FIG. 1 is an exploded perspective view of an electromagnetic relay according to an embodiment of the present invention, FIG. 2 is a partially cutaway side view of the assembled state, FIG. 3 is a sectional view taken along line 3-3 in FIG. 2, and FIG. 4-4 line sectional view in Figure 2, Figure 5 is 5 in Figure 2.
-5 line sectional view, Figure 6 is a partially cutaway perspective view of the base, Figure 7 is a schematic perspective view of the electromagnet block and armature, Figure 8 is a partially cutaway perspective view of the electromagnet block, and Figure 9 is the armature.

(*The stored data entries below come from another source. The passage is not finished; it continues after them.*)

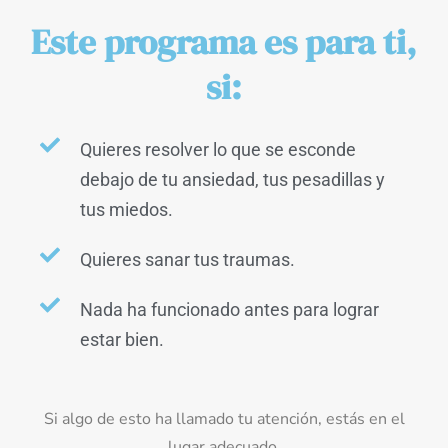
Este programa es para ti,
si:
Quieres resolver lo que se esconde
debajo de tu ansiedad, tus pesadillas y
tus miedos.
Quieres sanar tus traumas.
Nada ha funcionado antes para lograr
estar bien.
Si algo de esto ha llamado tu atención, estás en el
lugar adecuado.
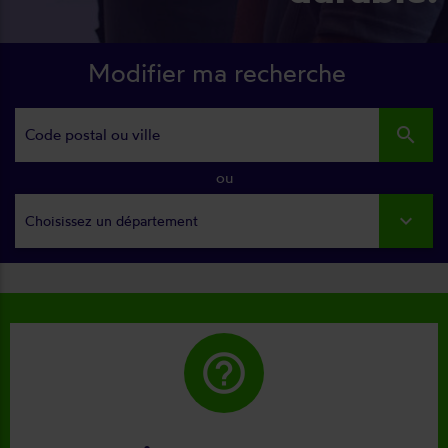
Modifier ma recherche
search
ou
Choisissez un département
help_outline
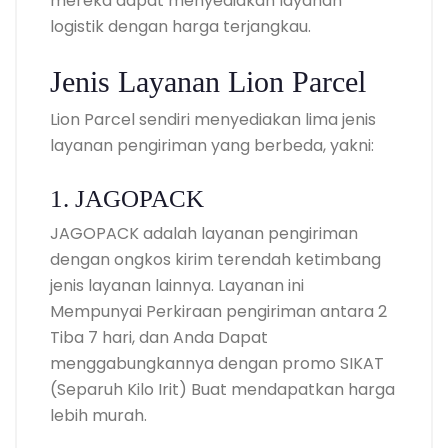
mereka dapat menyediakan layanan
logistik dengan harga terjangkau.
Jenis Layanan Lion Parcel
Lion Parcel sendiri menyediakan lima jenis
layanan pengiriman yang berbeda, yakni:
1. JAGOPACK
JAGOPACK adalah layanan pengiriman
dengan ongkos kirim terendah ketimbang
jenis layanan lainnya. Layanan ini
Mempunyai Perkiraan pengiriman antara 2
Tiba 7 hari, dan Anda Dapat
menggabungkannya dengan promo SIKAT
(Separuh Kilo Irit) Buat mendapatkan harga
lebih murah.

FIG. 10 is a sectional view taken along line 10-10 in FIG. 21...Amateur, 22...Electromagnetic block, 4
4... Insulating member, 50... Iron core, 53... Coil spool, 55... Both end ribs, 64... Magnetic shielding plate, 66, 6
7...Magnetic adsorption surface.

Claims (1)

[Claims] 1. A synthetic resin coil spool around which an electromagnetic coil is wound, an approximately H-shaped iron core insert-molded at the center base of this coil spool, and synthetic resin insulation coated on the peripheral edges of both ends of this iron core. a box-shaped terminal base that fixedly holds the electromagnetic block consisting of the coil spool and the iron core, and a box-shaped terminal base that is rotatably held between the electromagnetic block and the terminal base and can be attached to and removed from both ends of the iron core. a square-shaped armature made by insert-molding a permanent magnet and an iron piece into an insulating member made of synthetic resin; and a magnetic attraction surface of at least one of the armature and the electromagnet block. 1. An electromagnetic relay comprising: a magnetic shielding plate formed by insert molding into an insulating member formed in the insulating member.